* Assignment: Below are records. Find each line in them that holds the word "brand" and copy it.

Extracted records

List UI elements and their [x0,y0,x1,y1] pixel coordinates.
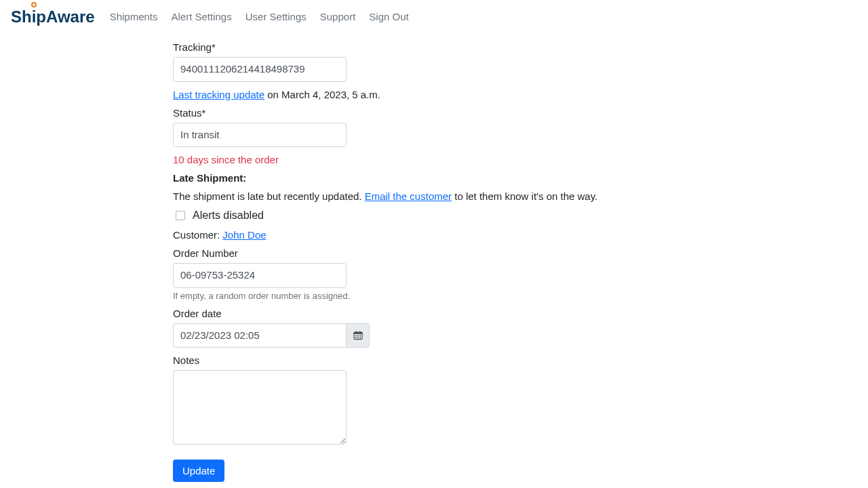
svg-rect-1 [353,332,361,334]
brand-text-aware: Aware [46,9,95,25]
top-navbar: ShipAware Shipments Alert Settings User … [0,0,868,33]
brand-text-p: p [36,9,46,25]
late-prefix: The shipment is late but recently update… [173,190,365,202]
svg-rect-6 [359,335,361,336]
order-date-label: Order date [173,308,695,319]
svg-rect-7 [355,337,356,338]
nav-alert-settings[interactable]: Alert Settings [165,5,239,28]
nav-user-settings[interactable]: User Settings [239,5,313,28]
late-shipment-title: Late Shipment: [173,172,695,184]
svg-rect-8 [357,337,359,338]
svg-rect-3 [359,331,360,333]
late-shipment-title-text: Late Shipment: [173,172,246,184]
order-number-help: If empty, a random order number is assig… [173,291,695,301]
email-customer-link[interactable]: Email the customer [365,190,452,202]
alerts-disabled-checkbox[interactable] [176,211,185,220]
alerts-disabled-row: Alerts disabled [173,209,695,222]
svg-rect-4 [355,335,356,336]
tracking-update-suffix: on March 4, 2023, 5 a.m. [264,89,380,100]
compass-dot-icon [31,2,37,7]
late-shipment-message: The shipment is late but recently update… [173,190,695,202]
status-input[interactable] [173,123,347,148]
tracking-label: Tracking* [173,41,695,53]
brand-text-sh: Sh [11,9,32,25]
notes-textarea[interactable] [173,370,347,445]
customer-link[interactable]: John Doe [222,229,266,241]
status-label: Status* [173,107,695,119]
svg-rect-2 [355,331,356,333]
shipment-form: Tracking* Last tracking update on March … [173,33,695,482]
order-date-input[interactable] [173,323,347,348]
brand-text-i: i [32,7,37,26]
calendar-icon [353,331,363,340]
brand-text-i-wrap: i [32,9,37,25]
order-date-picker-button[interactable] [347,323,370,348]
nav-shipments[interactable]: Shipments [103,5,165,28]
customer-label: Customer: [173,229,222,241]
tracking-input[interactable] [173,57,347,82]
customer-row: Customer: John Doe [173,229,695,241]
late-suffix: to let them know it's on the way. [452,190,597,202]
order-number-input[interactable] [173,263,347,288]
brand-logo[interactable]: ShipAware [11,9,95,25]
alerts-disabled-label: Alerts disabled [193,209,264,222]
nav-support[interactable]: Support [313,5,363,28]
update-button[interactable]: Update [173,460,224,482]
svg-rect-9 [359,337,361,338]
order-number-label: Order Number [173,247,695,259]
last-tracking-update-link[interactable]: Last tracking update [173,89,264,100]
days-since-warning: 10 days since the order [173,154,695,165]
tracking-update-row: Last tracking update on March 4, 2023, 5… [173,89,695,100]
nav-sign-out[interactable]: Sign Out [362,5,415,28]
svg-rect-5 [357,335,359,336]
order-date-input-group [173,323,370,348]
notes-label: Notes [173,354,695,366]
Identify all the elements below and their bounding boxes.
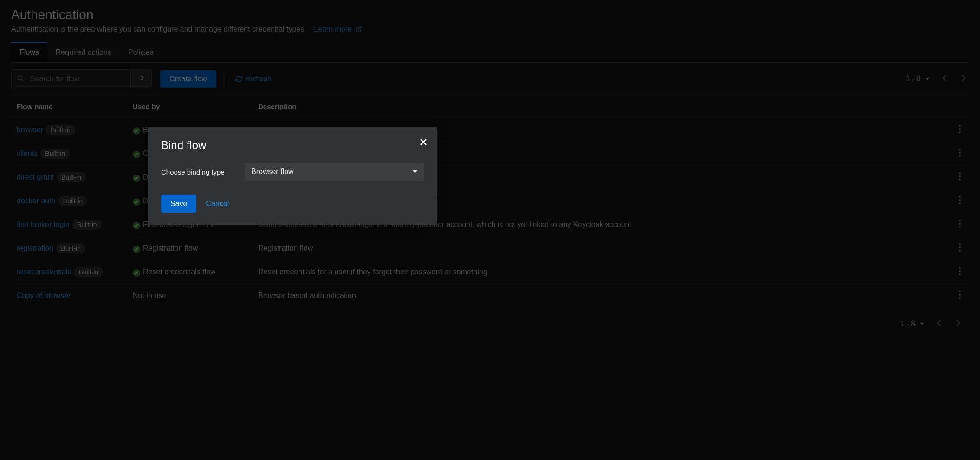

* Finished exercise:
brand-text-aware: Aware [46,9,95,25]
brand-text-p: p [36,9,46,25]
brand-text-sh: Sh [11,9,32,25]
brand-text-i: i [32,7,37,26]
brand-text-i-wrap: i [32,9,37,25]
brand-logo[interactable]: ShipAware [11,9,95,25]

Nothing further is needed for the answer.